The age-old debate over how much time to spend working in your business (i.e. servicing clients and performing the work you get paid to do), versus working on your business (i.e. building it to the next level and innovating), is a topic that is often discussed in business media. However, for an owner or principal (or even the broker who is essentially his own boss), the balance is not so easy to strike. Of course, most of us would ideally like to spend more time working on our business, but how do we make that a reality?
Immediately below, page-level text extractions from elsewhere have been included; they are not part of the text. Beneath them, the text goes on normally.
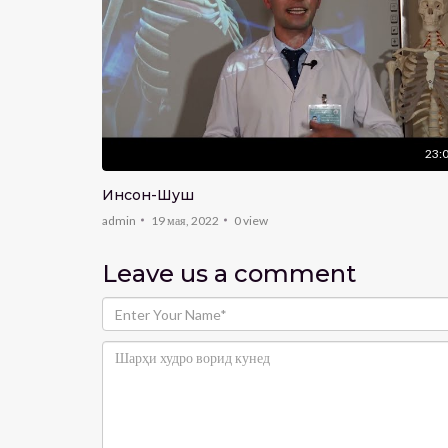
ии чашм
23:
Инсон-Шуш
admin
19 мая, 2022
0
view
Leave us
a comment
For me, the ability to grow and strategically plan starts with having a group of professionals in place that I know will get the job done. Micromanaging can be a real business buster! That’s why I carefully choose—along with the team I already have in place—project managers, designers and members of the business development and marketing group. As trust grows and they become increasingly valuable members of the firm, their role in our company’s day-to-day operations also expands. Surrounding myself with smart, talented staff who can design, administer, troubleshoot and interact with clients right along with me fosters opportunities for growth on both ends—a win-win.
Does that mean I have my team run the whole show? Certainly not—and I enjoy working with clients as part of my responsibilities—but that doesn’t mean I need to keep each member of the team in a box. At presentations, it’s a plus to share the spotlight and let the client see the diverse skill set and unique personality that each member brings to the table. Some of our most clever design ideas have come from giving parameters around our modern design mission, but then supporting others in providing their own creative input.
Next, I try to think “big picture.” That may mean contemplating an expansion beyond the New York metropolitan area (something our firm has done for many years) or creating a tangible design line that dovetails with our interior work. Getting caught up in the daily minutiae can keep you stuck and prevent organic growth from taking place. Now, I do have tight deadlines and objectives to meet, so I’m not immune to those pressures, but one thing I always do to make sure I stay macro is to make a goals list at least once a year. This personal list includes 20 to-dos. Some of these are lofty, some are financial, some are design-related and others are learning-driven, such as acquiring a new tool for negotiations and employing it in my conversations with clients and vendors.
In summary, my “work on the business” strategy involves: a solid team, plenty of trust, being open to new ideas, listening to group input and pausing to set goals for the long- and short-term. That, along with plenty of flexibility and a sense of humor, allows me my own personal, happy balance of working in, as well as on, my business.